Wednesday, March 4, 2026

The Crawling Eye (1958) / Cosmic Monsters [The Cosmic Monster (1958) - Newspaper Ad

San Francisco Examiner - March 4, 1959
Although Bryan Senn's comprehensive and excellent resource guide and historical recap "Twice the Thrills! Twice the Chills!" Horror and Science Fiction Double Features, 1955 - 1974 gives a July 7, 1958 release date for this monstrous double bill, it did not open in the San Francisco Bay Area until March 4, 1959.

Both were British film adaptations of BBC serials that cast Forrest Tucker in roles for both films, to help sell the movie to audiences in the United States.

Of the two I have only seen The Crawling Eye, which remains a cherished childhood favorite of mine.
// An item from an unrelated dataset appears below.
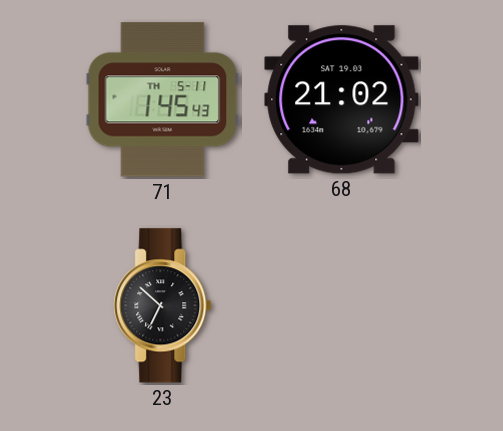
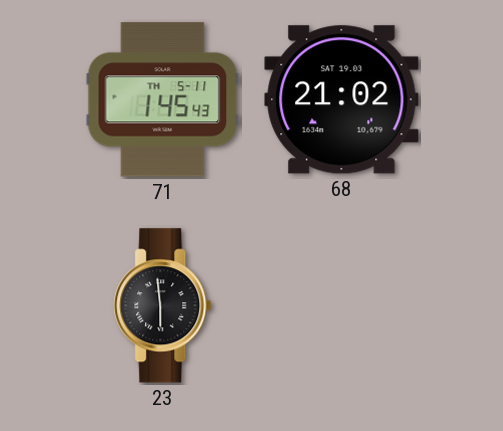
23: 6:52 -> 5:59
Alien 3 (1992) - Trading Card #6

Datalog: Approx. 0:1000 Hours, Day 1
I demanded to see Newt. Medical Officer Clemens led me to the morgue to view her body. He said Newt had drowned in her crytotube when the ship malfunctioned. Her body was intact, but I had to find out for sure exactly how she died. Clemens would have to perform an autopsy on Newt's body.

I was both flabbergasted and, to a point, delighted at just how much Alien 3 rubbed Newt's death in the viewer's face. Performing an on screen autopsy driving home that the kid was truly D-E-A-D dead was a cannonball into the deep end of the dark and dour narrative pool. It just might be my favorite scene in the movie, just because it dared to go there.